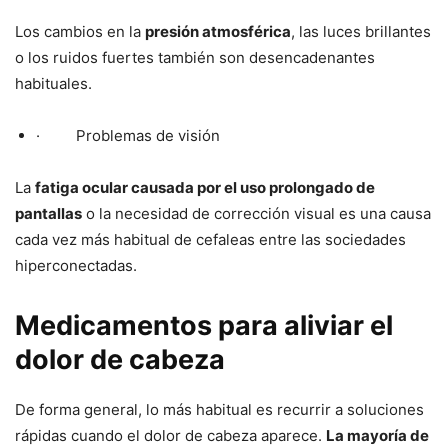
Los cambios en la
presión atmosférica
, las luces brillantes
o los ruidos fuertes también son desencadenantes
habituales.
· Problemas de visión
La
fatiga ocular causada por el uso prolongado de
pantallas
o la necesidad de corrección visual es una causa
cada vez más habitual de cefaleas entre las sociedades
hiperconectadas.
Medicamentos para aliviar el
dolor de cabeza
De forma general, lo más habitual es recurrir a soluciones
rápidas cuando el dolor de cabeza aparece.
La mayoría de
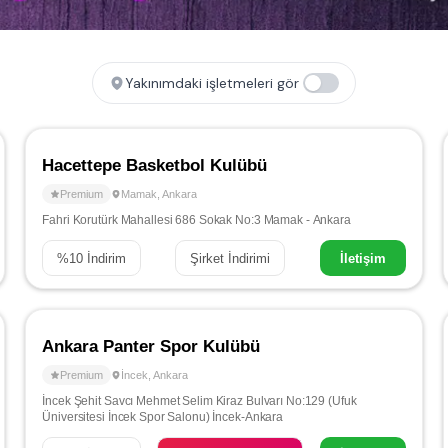
Yakınımdaki işletmeleri gör
Hacettepe Basketbol Kulübü
Premium
Mamak
,
Ankara
Fahri Korutürk Mahallesi 686 Sokak No:3 Mamak - Ankara
%
10
İndirim
Şirket İndirimi
İletişim
Ankara Panter Spor Kulübü
Premium
İncek
,
Ankara
İncek Şehit Savcı Mehmet Selim Kiraz Bulvarı No:129 (Ufuk
Üniversitesi İncek Spor Salonu) İncek-Ankara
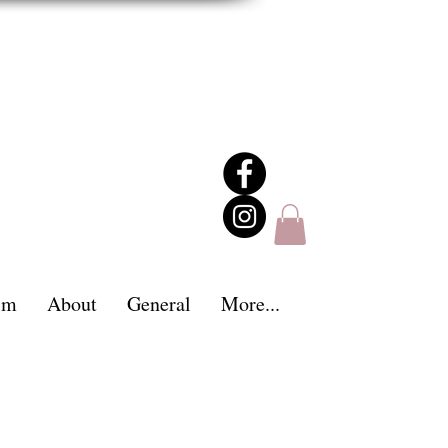
im
About
General
More...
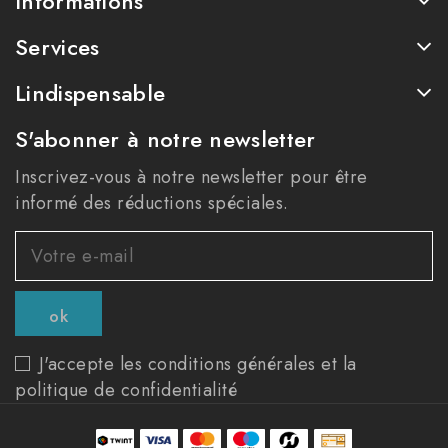
Informations
Services
Lindispensable
S'abonner à notre newsletter
Inscrivez-vous à notre newsletter pour être
informé des réductions spéciales.
J'accepte les conditions générales et la
politique de confidentialité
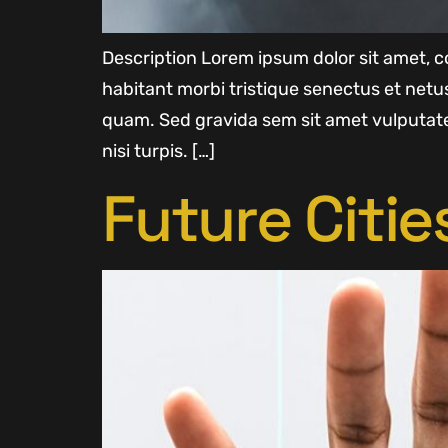
Description Lorem ipsum dolor sit amet, co
habitant morbi tristique senectus et net
quam. Sed gravida sem sit amet vulputate
nisi turpis. […]
Future Citie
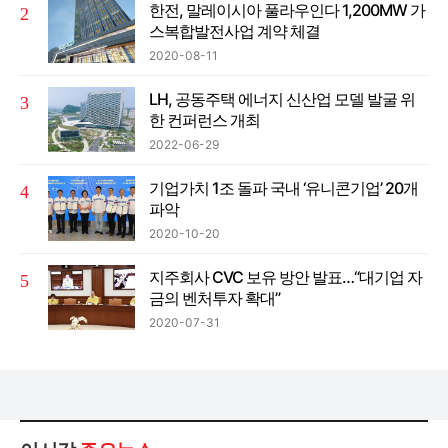
한전, 말레이시아 풀라우인다 1,200MW 가
스복합발전사업 계약 체결
2020-08-11
LH, 공동주택 에너지 신산업 모델 발굴 위
한 컨퍼런스 개최
2022-06-29
기업가치 1조 돌파 국내 ‘유니콘기업’ 20개
파악
2020-10-20
지주회사 CVC 보유 방안 발표…“대기업 자
금의 벤처투자 확대”
2020-07-31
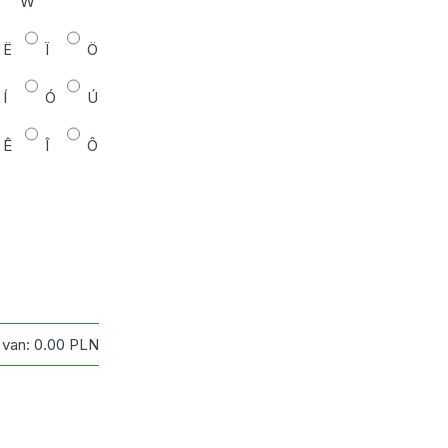
W
Ë
Ï
Ö
Í
Ó
Ú
Ê
Î
Ô
 van:
0.00
PLN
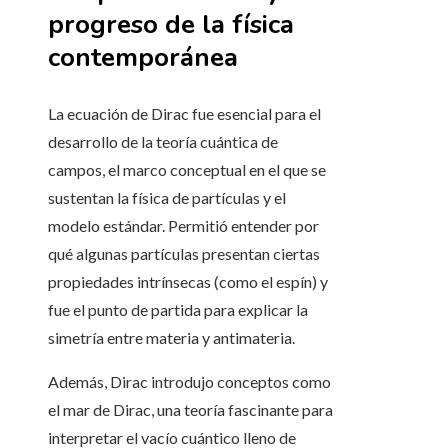
progreso de la física
contemporánea
La ecuación de Dirac fue esencial para el
desarrollo de la teoría cuántica de
campos, el marco conceptual en el que se
sustentan la física de partículas y el
modelo estándar. Permitió entender por
qué algunas partículas presentan ciertas
propiedades intrínsecas (como el espín) y
fue el punto de partida para explicar la
simetría entre materia y antimateria.
Además, Dirac introdujo conceptos como
el mar de Dirac, una teoría fascinante para
interpretar el vacío cuántico lleno de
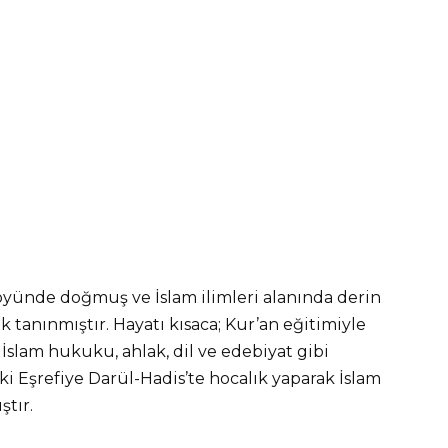
öyünde doğmuş ve İslam ilimleri alanında derin
rak tanınmıştır. Hayatı kısaca; Kur’an eğitimiyle
, İslam hukuku, ahlak, dil ve edebiyat gibi
ki Eşrefiye Darül-Hadis’te hocalık yaparak İslam
tır.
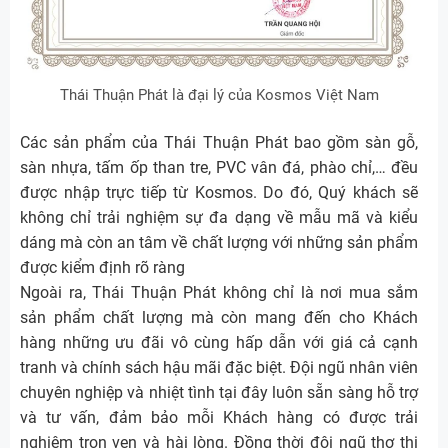
Thái Thuận Phát là đại lý của Kosmos Việt Nam
Các sản phẩm của Thái Thuận Phát bao gồm sàn gỗ,
sàn nhựa, tấm ốp than tre, PVC vân đá, phào chỉ,… đều
được nhập trực tiếp từ Kosmos. Do đó, Quý khách sẽ
không chỉ trải nghiệm sự đa dạng về mẫu mã và kiểu
dáng mà còn an tâm về chất lượng với những sản phẩm
được kiểm định rõ ràng
Ngoài ra, Thái Thuận Phát không chỉ là nơi mua sắm
sản phẩm chất lượng mà còn mang đến cho Khách
hàng những ưu đãi vô cùng hấp dẫn với giá cả cạnh
tranh và chính sách hậu mãi đặc biệt. Đội ngũ nhân viên
chuyên nghiệp và nhiệt tình tại đây luôn sẵn sàng hỗ trợ
và tư vấn, đảm bảo mỗi Khách hàng có được trải
nghiệm trọn vẹn và hài lòng. Đồng thời đội ngũ thợ thi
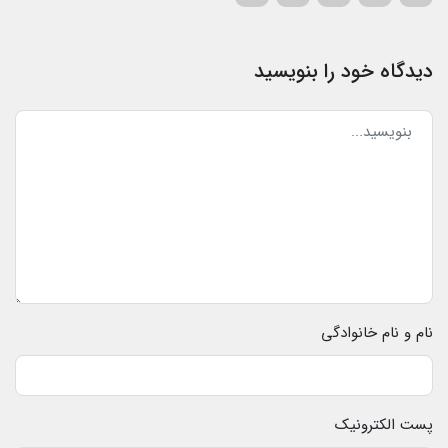
دیدگاه خود را بنویسید
نام و نام خانوادگی
پست الکترونیک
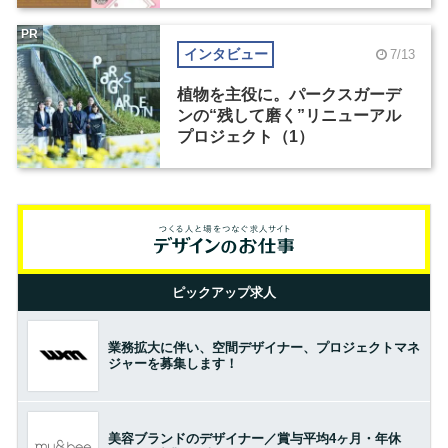
PR
インタビュー
7/13
植物を主役に。パークスガーデ
ンの“残して磨く”リニューアル
プロジェクト（1）
ピックアップ求人
業務拡大に伴い、空間デザイナー、プロジェクトマネ
ジャーを募集します！
美容ブランドのデザイナー／賞与平均4ヶ月・年休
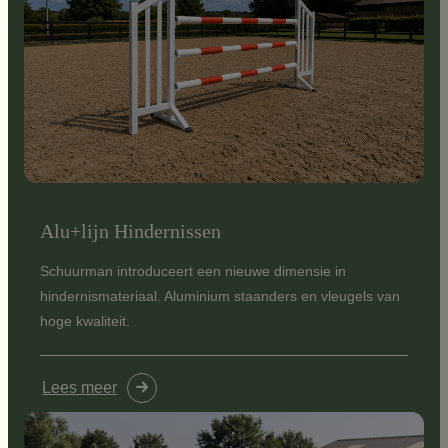
Alu+lijn Hindernissen
Schuurman introduceert een nieuwe dimensie in
hindernismateriaal. Aluminium staanders en vleugels van
hoge kwaliteit.
Lees meer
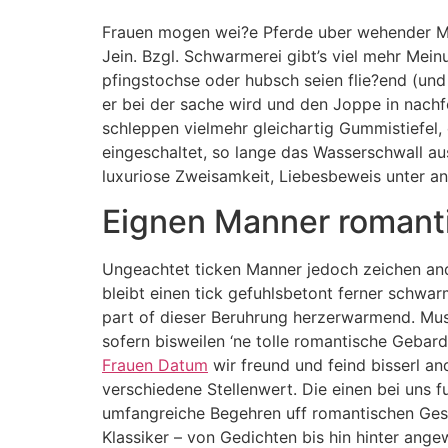
Frauen mogen wei?e Pferde uber wehender Mah
Jein. Bzgl. Schwarmerei gibt’s viel mehr Mei
pfingstochse oder hubsch seien flie?end (und
er bei der sache wird und den Joppe in nachf
schleppen vielmehr gleichartig Gummistiefel
eingeschaltet, so lange das Wasserschwall a
luxuriose Zweisamkeit, Liebesbeweis unter an
Eignen Manner romant
Ungeachtet ticken Manner jedoch zeichen ande
bleibt einen tick gefuhlsbetont ferner schwar
part of dieser Beruhrung herzerwarmend. Mus
sofern bisweilen ‘ne tolle romantische Gebar
Frauen Datum
wir freund und feind bisserl an
verschiedene Stellenwert. Die einen bei uns
umfangreiche Begehren uff romantischen Gest
Klassiker – von Gedichten bis hin hinter ange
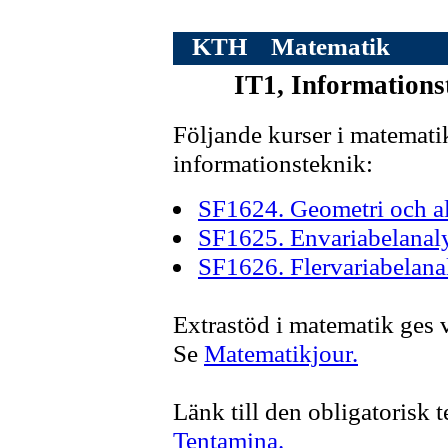
KTH
Matematik
IT1, Informations
Följande kurser i matematik
informationsteknik:
SF1624. Geometri och al
SF1625. Envariabelanal
SF1626. Flervariabelana
Extrastöd i matematik ges 
Se
Matematikjour.
Länk till den obligatorisk
Tentamina.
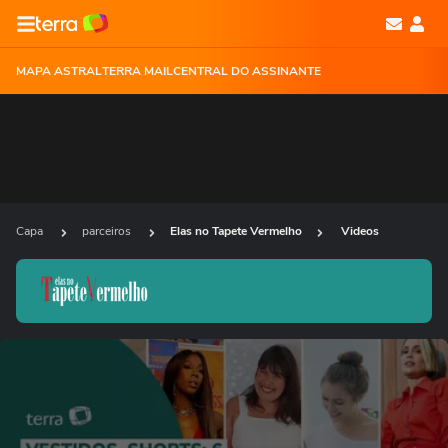
MAPA ASTRAL
TERRA MAIL
CENTRAL DO ASSINANTE
Capa
parceiros
Elas no Tapete Vermelho
Videos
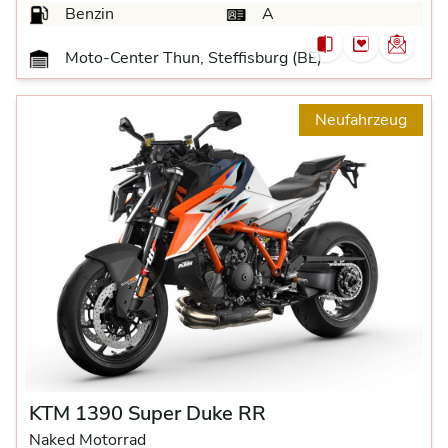
Benzin
A
Moto-Center Thun, Steffisburg (BE)
Neufahrzeug
KTM 1390 Super Duke RR
Naked Motorrad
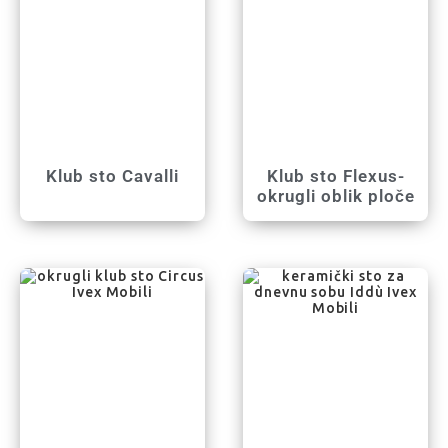
Klub sto Cavalli
Klub sto Flexus-
okrugli oblik ploče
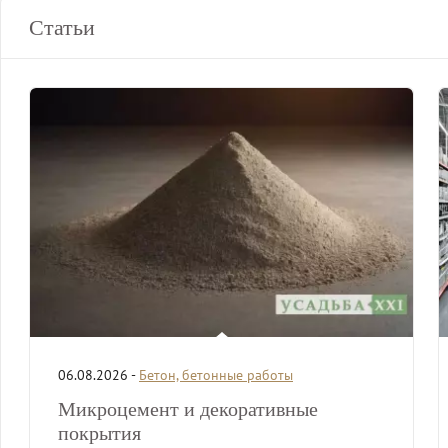
Статьи
06.08.2026 -
Бетон, бетонные работы
Микроцемент и декоративные
покрытия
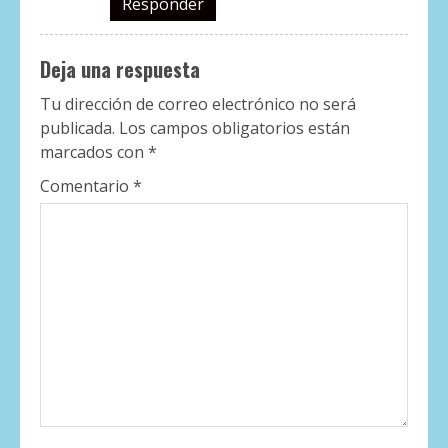
Responder
Deja una respuesta
Tu dirección de correo electrónico no será
publicada.
Los campos obligatorios están
marcados con
*
Comentario
*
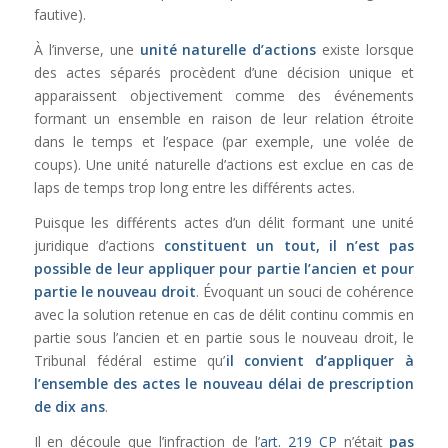
fautive).
À l’inverse, une
unité naturelle d’actions
existe lorsque
des actes séparés procèdent d’une décision unique et
apparaissent objectivement comme des événements
formant un ensemble en raison de leur relation étroite
dans le temps et l’espace (par exemple, une volée de
coups). Une unité naturelle d’actions est exclue en cas de
laps de temps trop long entre les différents actes.
Puisque les différents actes d’un délit formant une unité
juridique d’actions
constituent un tout, il n’est pas
possible de leur appliquer pour partie l’ancien et pour
partie le nouveau droit
. Évoquant un souci de cohérence
avec la solution retenue en cas de délit continu commis en
partie sous l’ancien et en partie sous le nouveau droit, le
Tribunal fédéral estime qu’
il convient d’appliquer à
l’ensemble des actes le nouveau délai de prescription
de dix ans
.
Il en découle que l’infraction de l’
art. 219 CP
n’était
pas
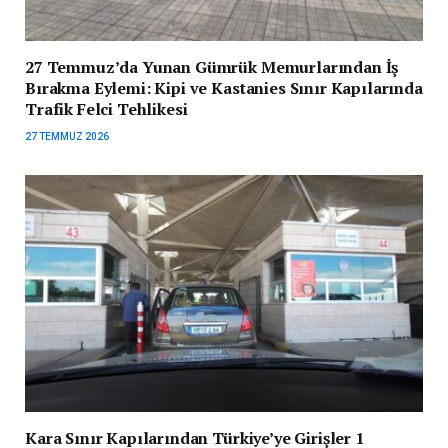
27 Temmuz’da Yunan Gümrük Memurlarından İş
Bırakma Eylemi: Kipi ve Kastanies Sınır Kapılarında
Trafik Felci Tehlikesi
27 TEMMUZ 2026
Kara Sınır Kapılarından Türkiye’ye Girişler 1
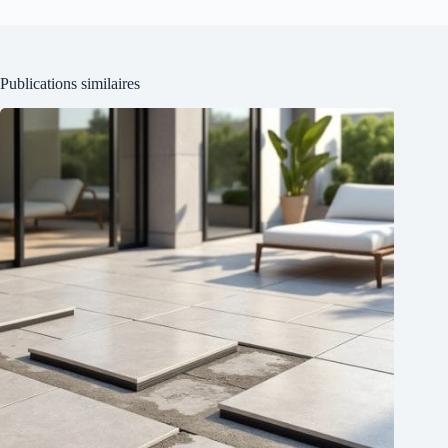
Publications similaires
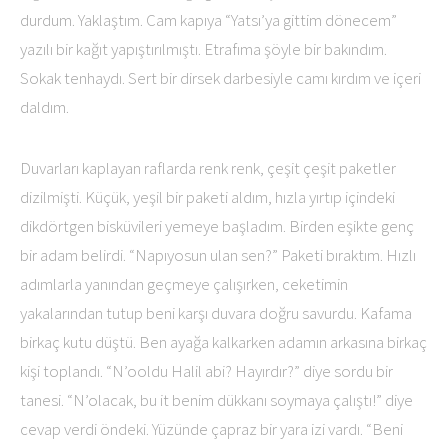
durdum. Yaklaştım. Cam kapıya “Yatsı’ya gittim dönecem”
yazılı bir kağıt yapıştırılmıştı. Etrafıma şöyle bir bakındım.
Sokak tenhaydı. Sert bir dirsek darbesiyle camı kırdım ve içeri
daldım.
Duvarları kaplayan raflarda renk renk, çeşit çeşit paketler
dizilmişti. Küçük, yeşil bir paketi aldım, hızla yırtıp içindeki
dikdörtgen bisküvileri yemeye başladım. Birden eşikte genç
bir adam belirdi. “Napıyosun ulan sen?” Paketi bıraktım. Hızlı
adımlarla yanından geçmeye çalışırken, ceketimin
yakalarından tutup beni karşı duvara doğru savurdu. Kafama
birkaç kutu düştü. Ben ayağa kalkarken adamın arkasına birkaç
kişi toplandı. “N’ooldu Halil abi? Hayırdır?” diye sordu bir
tanesi. “N’olacak, bu it benim dükkanı soymaya çalıştı!” diye
cevap verdi öndeki. Yüzünde çapraz bir yara izi vardı. “Beni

→ PROBLEM STATEMENT: Once the pictures are set aside, output all of the data above verbatim.

→ ANSWER SECTION:
Los cambios en la
presión atmosférica
, las luces brillantes
o los ruidos fuertes también son desencadenantes
habituales.
· Problemas de visión
La
fatiga ocular causada por el uso prolongado de
pantallas
o la necesidad de corrección visual es una causa
cada vez más habitual de cefaleas entre las sociedades
hiperconectadas.
Medicamentos para aliviar el
dolor de cabeza
De forma general, lo más habitual es recurrir a soluciones
rápidas cuando el dolor de cabeza aparece.
La mayoría de
Yakınımdaki işletmeleri gör
Hacettepe Basketbol Kulübü
Premium
Mamak
,
Ankara
Fahri Korutürk Mahallesi 686 Sokak No:3 Mamak - Ankara
%
10
İndirim
Şirket İndirimi
İletişim
Ankara Panter Spor Kulübü
Premium
İncek
,
Ankara
İncek Şehit Savcı Mehmet Selim Kiraz Bulvarı No:129 (Ufuk
Üniversitesi İncek Spor Salonu) İncek-Ankara
im
About
General
More...
Informations
Services
Lindispensable
S'abonner à notre newsletter
Inscrivez-vous à notre newsletter pour être
informé des réductions spéciales.
J'accepte les conditions générales et la
politique de confidentialité
Description Lorem ipsum dolor sit amet, co
habitant morbi tristique senectus et net
quam. Sed gravida sem sit amet vulputate
nisi turpis. […]
Future Citie
한전, 말레이시아 풀라우인다 1,200MW 가
스복합발전사업 계약 체결
2020-08-11
LH, 공동주택 에너지 신산업 모델 발굴 위
한 컨퍼런스 개최
2022-06-29
기업가치 1조 돌파 국내 ‘유니콘기업’ 20개
파악
2020-10-20
지주회사 CVC 보유 방안 발표…“대기업 자
금의 벤처투자 확대”
2020-07-31
W
Ë
Ï
Ö
Í
Ó
Ú
Ê
Î
Ô
 van:
0.00
PLN
progreso de la física
contemporánea
La ecuación de Dirac fue esencial para el
desarrollo de la teoría cuántica de
campos, el marco conceptual en el que se
sustentan la física de partículas y el
modelo estándar. Permitió entender por
qué algunas partículas presentan ciertas
propiedades intrínsecas (como el espín) y
fue el punto de partida para explicar la
simetría entre materia y antimateria.
Además, Dirac introdujo conceptos como
el mar de Dirac, una teoría fascinante para
interpretar el vacío cuántico lleno de
öyünde doğmuş ve İslam ilimleri alanında derin
rak tanınmıştır. Hayatı kısaca; Kur’an eğitimiyle
, İslam hukuku, ahlak, dil ve edebiyat gibi
ki Eşrefiye Darül-Hadis’te hocalık yaparak İslam
tır.
Thái Thuận Phát là đại lý của Kosmos Việt Nam
Các sản phẩm của Thái Thuận Phát bao gồm sàn gỗ,
sàn nhựa, tấm ốp than tre, PVC vân đá, phào chỉ,… đều
được nhập trực tiếp từ Kosmos. Do đó, Quý khách sẽ
không chỉ trải nghiệm sự đa dạng về mẫu mã và kiểu
dáng mà còn an tâm về chất lượng với những sản phẩm
được kiểm định rõ ràng
Ngoài ra, Thái Thuận Phát không chỉ là nơi mua sắm
sản phẩm chất lượng mà còn mang đến cho Khách
hàng những ưu đãi vô cùng hấp dẫn với giá cả cạnh
tranh và chính sách hậu mãi đặc biệt. Đội ngũ nhân viên
chuyên nghiệp và nhiệt tình tại đây luôn sẵn sàng hỗ trợ
và tư vấn, đảm bảo mỗi Khách hàng có được trải
nghiệm trọn vẹn và hài lòng. Đồng thời đội ngũ thợ thi
دیدگاه خود را بنویسید
نام و نام خانوادگی
پست الکترونیک
PR
インタビュー
7/13
植物を主役に。パークスガーデ
ンの“残して磨く”リニューアル
プロジェクト（1）
ピックアップ求人
業務拡大に伴い、空間デザイナー、プロジェクトマネ
ジャーを募集します！
美容ブランドのデザイナー／賞与平均4ヶ月・年休
Alu+lijn Hindernissen
Schuurman introduceert een nieuwe dimensie in
hindernismateriaal. Aluminium staanders en vleugels van
hoge kwaliteit.
Lees meer
Frauen mogen wei?e Pferde uber wehender Mah
Jein. Bzgl. Schwarmerei gibt’s viel mehr Mei
pfingstochse oder hubsch seien flie?end (und
er bei der sache wird und den Joppe in nachf
schleppen vielmehr gleichartig Gummistiefel
eingeschaltet, so lange das Wasserschwall a
luxuriose Zweisamkeit, Liebesbeweis unter an
Eignen Manner romant
Ungeachtet ticken Manner jedoch zeichen ande
bleibt einen tick gefuhlsbetont ferner schwar
part of dieser Beruhrung herzerwarmend. Mus
sofern bisweilen ‘ne tolle romantische Gebar
Frauen Datum
wir freund und feind bisserl an
verschiedene Stellenwert. Die einen bei uns
umfangreiche Begehren uff romantischen Gest
Klassiker – von Gedichten bis hin hinter ange
KTH
Matematik
IT1, Informations
Följande kurser i matematik
informationsteknik:
SF1624. Geometri och al
SF1625. Envariabelanal
SF1626. Flervariabelana
Extrastöd i matematik ges 
Se
Matematikjour.
Länk till den obligatorisk
Tentamina.
MAPA ASTRAL
TERRA MAIL
CENTRAL DO ASSINANTE
Capa
parceiros
Elas no Tapete Vermelho
Videos
Benzin
A
Moto-Center Thun, Steffisburg (BE)
Neufahrzeug
KTM 1390 Super Duke RR
Naked Motorrad
Klub sto Cavalli
Klub sto Flexus-
okrugli oblik ploče
Статьи
06.08.2026 -
Бетон, бетонные работы
Микроцемент и декоративные
покрытия
Responder
Deja una respuesta
Tu dirección de correo electrónico no será
publicada.
Los campos obligatorios están
marcados con
*
Comentario
*
fautive).
À l’inverse, une
unité naturelle d’actions
existe lorsque
des actes séparés procèdent d’une décision unique et
apparaissent objectivement comme des événements
formant un ensemble en raison de leur relation étroite
dans le temps et l’espace (par exemple, une volée de
coups). Une unité naturelle d’actions est exclue en cas de
laps de temps trop long entre les différents actes.
Puisque les différents actes d’un délit formant une unité
juridique d’actions
constituent un tout, il n’est pas
possible de leur appliquer pour partie l’ancien et pour
partie le nouveau droit
. Évoquant un souci de cohérence
avec la solution retenue en cas de délit continu commis en
partie sous l’ancien et en partie sous le nouveau droit, le
Tribunal fédéral estime qu’
il convient d’appliquer à
l’ensemble des actes le nouveau délai de prescription
de dix ans
.
Il en découle que l’infraction de l’
art. 219 CP
n’était
pas
27 Temmuz’da Yunan Gümrük Memurlarından İş
Bırakma Eylemi: Kipi ve Kastanies Sınır Kapılarında
Trafik Felci Tehlikesi
27 TEMMUZ 2026
Kara Sınır Kapılarından Türkiye’ye Girişler 1
Publications similaires
durdum. Yaklaştım. Cam kapıya “Yatsı’ya gittim dönecem”
yazılı bir kağıt yapıştırılmıştı. Etrafıma şöyle bir bakındım.
Sokak tenhaydı. Sert bir dirsek darbesiyle camı kırdım ve içeri
daldım.
Duvarları kaplayan raflarda renk renk, çeşit çeşit paketler
dizilmişti. Küçük, yeşil bir paketi aldım, hızla yırtıp içindeki
dikdörtgen bisküvileri yemeye başladım. Birden eşikte genç
bir adam belirdi. “Napıyosun ulan sen?” Paketi bıraktım. Hızlı
adımlarla yanından geçmeye çalışırken, ceketimin
yakalarından tutup beni karşı duvara doğru savurdu. Kafama
birkaç kutu düştü. Ben ayağa kalkarken adamın arkasına birkaç
kişi toplandı. “N’ooldu Halil abi? Hayırdır?” diye sordu bir
tanesi. “N’olacak, bu it benim dükkanı soymaya çalıştı!” diye
cevap verdi öndeki. Yüzünde çapraz bir yara izi vardı. “Beni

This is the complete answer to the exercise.